As many of you know, I am now working on a scholarly monograph dealing with an aspect of the afterlife, on the heels of having written a “trade” book (that is, for popular audiences) on the topic more broadly.  The trade book is coming out in March, and will be called Heaven and Hell: A History of the Afterlife; I am nearly finished researching the scholarly book — it’ll take another month or two — and then hope to have it written by the late spring.  It always takes much longer to write the scholarly than the trade books.  Lots of foonotes, among other things!   I don’t know what the monograph will be called: for now I’m calling it Otherworldly Journeys: Katabasis in the Early Christian Tradition.  I doubt if my publisher will let me use “katabasis” in the title, but we’ll see.
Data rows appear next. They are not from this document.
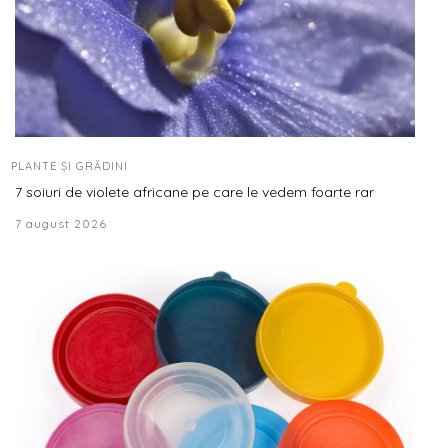
PLANTE ȘI GRĂDINI
7 soiuri de violete africane pe care le vedem foarte rar
7 august 2026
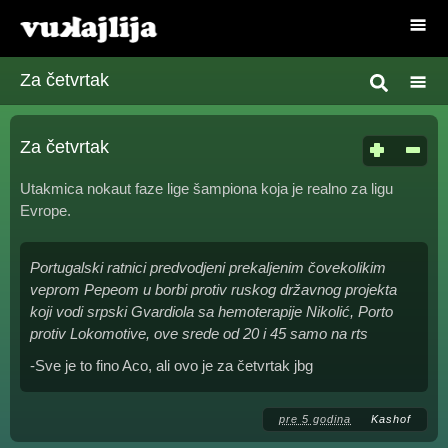
Za četvrtak
Za četvrtak
Utakmica nokaut faze lige šampiona koja je realno za ligu
Evrope.
Portugalski ratnici predvodjeni prekaljenim čovekolikim
veprom Pepeom u borbi protiv ruskog državnog projekta
koji vodi srpski Gvardiola sa hemoterapije Nikolić, Porto
protiv Lokomotive, ove srede od 20 i 45 samo na rts
-Sve je to fino Aco, ali ovo je za četvrtak jbg
pre 5 godina
Kashof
About five years ago I reflected on what it meant to write both popular and scholarly books on the same topic.  I’ve done it three times before in my career, and five years ago, in three posts, I described how the two books (each time) related to each other.  I thought that might be useful to repost, as I’m in the midst of doing it again.
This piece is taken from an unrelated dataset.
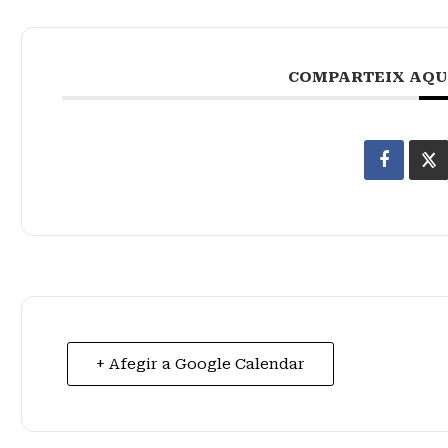
COMPARTEIX AQU
+ Afegir a Google Calendar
After I wrote and published my PhD dissertation on Didymus the Blind and the Text of the Gospels, I, well, had no plans of writing a trade book about it!  🙂   (And I should say, about twice a week I get an email from someone who tells me that they’ve read “all” my books.  I’m always tempted to ask how they liked my book on Didymus the Blind!)   In fact, at that stage of my career, in my early 30s, I had no plans AT ALL, ever, at any time, to write a trade book.  I saw myself as a scholar’s scholar.  I worked in a highly technical area of New Testament studies, the most technical area there is – textual criticism.  And I worked in a particularly technical area even within that wider technical field, analyzing patristic citations of the New Testament.   It was hard enough to explain to people what I was doing, let alone get anyone interested in it.  And there was no way to make it accessible, let alone intriguing, to outsiders.  It was completely an inside job.